* [Exercise directions] Copy, from the entries below, each line in which the string "trabalhador" appears.

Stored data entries
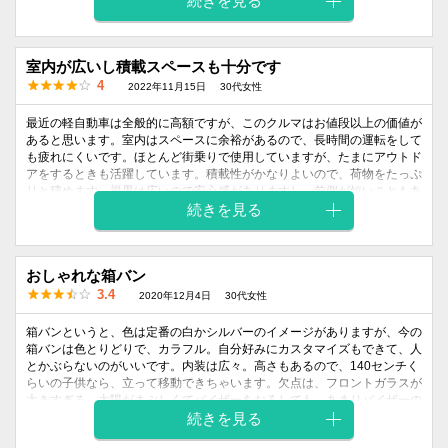
続きを見る
で、もう少し人気があっても良い車だと思います。
外装
内装
室内が広いし積載スペースも十分です
乗り心地
燃費
価格
デザイン
デザイン
4
2022年11月15日
30代女性
3
4
4
4
5
最近の軽自動車は全般的に高額ですが、このクルマはお値段以上の価値が
あると思います。室内はスペースに余裕があるので、長時間の運転をして
も疲れにくいです。ほとんど街乗りで使用していますが、たまにアウトド
アをするときも活躍しています。積載性がかなりよいので、荷物をたっぷ
りと積めます。視界は広いので安心感がありますし、前側が短いこともあ
って障害物を発見するときも楽です。運動性能に関しては軽自動車という
続きを見る
感じで、パワーと加速不足を感じますね。
外装
内装
おしゃれな箱バン
乗り心地
燃費
価格
デザイン
デザイン
3.4
2020年12月4日
30代女性
5
4
3
3
5
箱バンというと、色は定番の白かシルバーのイメージがありますが、今の
箱バンは色とりどりで、カラフル。自分好みにカスタマイズもできて、人
とかぶらないのがいいです。内装は広々。高さもあるので、140センチく
らいの子供なら、立って移動できちゃいます。欠点は、フロントガラスが
大きすぎる。太陽がまぶしくてバイザーをおろしても、あまりバイザーの
役目をしていないと思うのは、フロントガラスが大きく前に出ているから
続きを見る
ではないかと思ってしまいました。しかし、大きなフロントガラスは、な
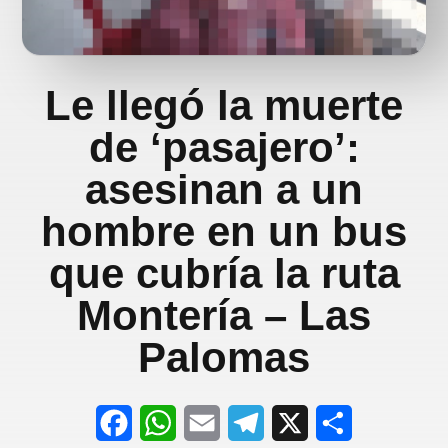
Le llegó la muerte
de ‘pasajero’:
asesinan a un
hombre en un bus
que cubría la ruta
Montería – Las
Palomas
F
W
E
T
X
S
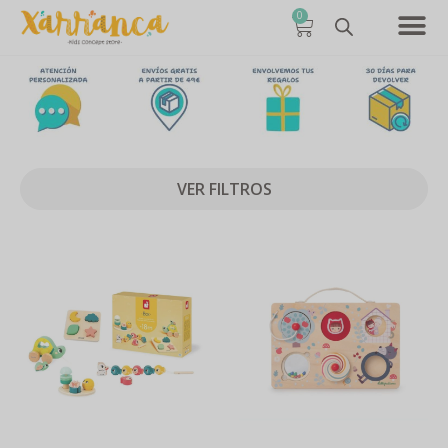
0
VER FILTROS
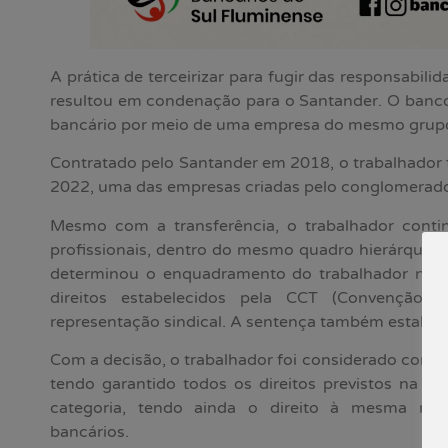
A prática de terceirizar para fugir das responsabilida
resultou em condenação para o Santander. O banco
bancário por meio de uma empresa do mesmo grup
Contratado pelo Santander em 2018, o trabalhador f
2022, uma das empresas criadas pelo conglomerado
Mesmo com a transferência, o trabalhador cont
profissionais, dentro do mesmo quadro hierárquico
determinou o enquadramento do trabalhador na ca
direitos estabelecidos pela CCT (Convenção C
representação sindical. A sentença também estabel
Com a decisão, o trabalhador foi considerado como 
tendo garantido todos os direitos previstos na C
categoria, tendo ainda o direito à mesma rep
bancários.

* [Written answer]
Contratado pelo Santander em 2018, o trabalhador f
Mesmo com a transferência, o trabalhador cont
determinou o enquadramento do trabalhador na ca
Com a decisão, o trabalhador foi considerado como 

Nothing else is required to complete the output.